_EXERCISE_
From the line that contains "Als der Wald eine Zukunftsfrage" to the end of the entries, copy each line exactly, though the pictures stay out.

━━━ THE DATA ━━━

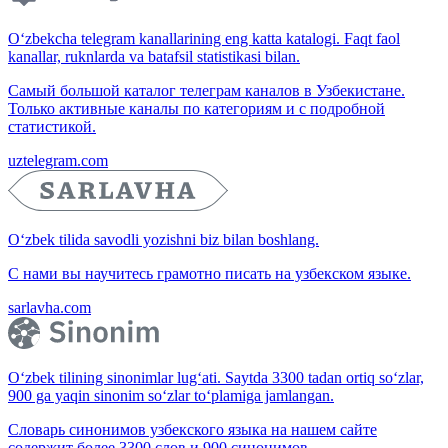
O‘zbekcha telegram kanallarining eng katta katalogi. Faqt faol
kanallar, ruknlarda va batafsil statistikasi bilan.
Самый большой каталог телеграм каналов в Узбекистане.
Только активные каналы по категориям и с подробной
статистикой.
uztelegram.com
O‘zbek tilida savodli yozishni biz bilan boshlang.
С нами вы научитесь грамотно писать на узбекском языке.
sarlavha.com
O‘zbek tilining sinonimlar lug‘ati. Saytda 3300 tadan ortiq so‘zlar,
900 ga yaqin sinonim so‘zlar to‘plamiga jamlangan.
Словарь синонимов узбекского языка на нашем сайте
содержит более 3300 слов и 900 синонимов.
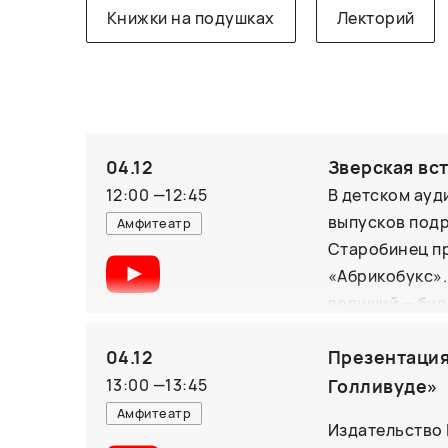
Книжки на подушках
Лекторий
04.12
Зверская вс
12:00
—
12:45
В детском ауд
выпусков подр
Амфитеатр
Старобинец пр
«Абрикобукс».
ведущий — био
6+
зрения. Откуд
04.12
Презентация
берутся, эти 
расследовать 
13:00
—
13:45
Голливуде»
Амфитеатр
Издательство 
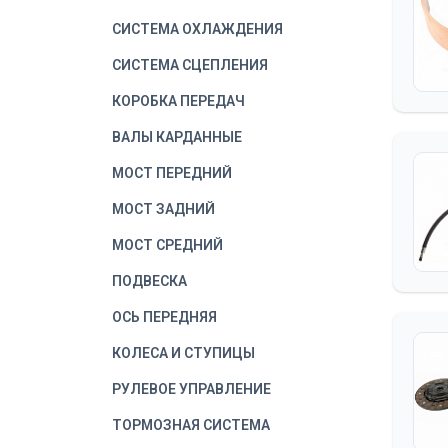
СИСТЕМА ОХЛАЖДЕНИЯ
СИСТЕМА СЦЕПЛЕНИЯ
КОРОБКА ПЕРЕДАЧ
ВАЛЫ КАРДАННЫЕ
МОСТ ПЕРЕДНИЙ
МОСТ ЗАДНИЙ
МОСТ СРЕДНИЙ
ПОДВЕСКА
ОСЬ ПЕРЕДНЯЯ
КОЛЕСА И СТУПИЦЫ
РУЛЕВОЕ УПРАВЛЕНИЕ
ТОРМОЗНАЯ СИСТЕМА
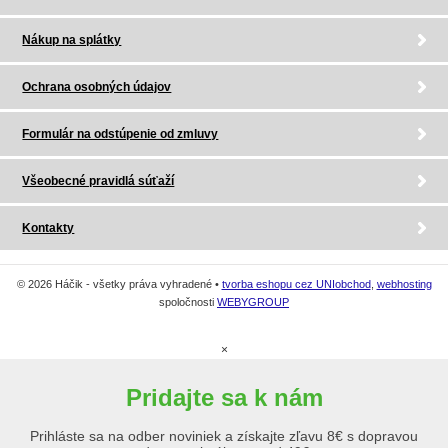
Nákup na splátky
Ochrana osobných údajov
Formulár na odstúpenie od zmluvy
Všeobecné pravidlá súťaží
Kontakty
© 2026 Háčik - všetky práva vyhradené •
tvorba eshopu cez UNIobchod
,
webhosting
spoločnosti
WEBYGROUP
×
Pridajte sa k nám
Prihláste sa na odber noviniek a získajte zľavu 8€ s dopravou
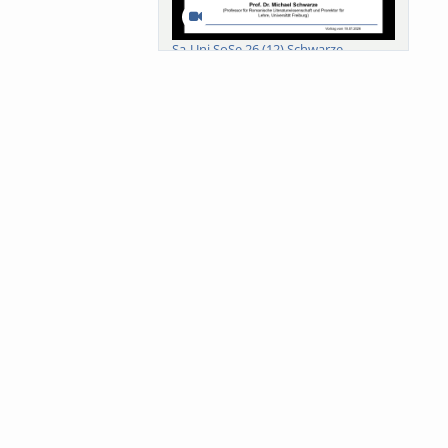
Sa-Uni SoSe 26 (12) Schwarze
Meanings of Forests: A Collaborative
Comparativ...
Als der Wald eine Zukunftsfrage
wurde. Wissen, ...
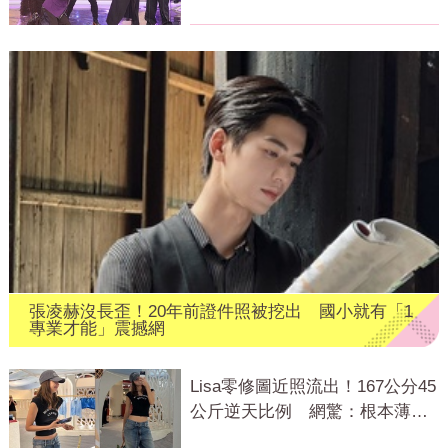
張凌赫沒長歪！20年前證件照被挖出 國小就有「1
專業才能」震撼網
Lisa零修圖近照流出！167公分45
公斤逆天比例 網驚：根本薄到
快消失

━━━

_COMPLETED TASK_
Als der Wald eine Zukunftsfrage
wurde. Wissen, ...
張凌赫沒長歪！20年前證件照被挖出 國小就有「1
專業才能」震撼網
Lisa零修圖近照流出！167公分45
公斤逆天比例 網驚：根本薄到
快消失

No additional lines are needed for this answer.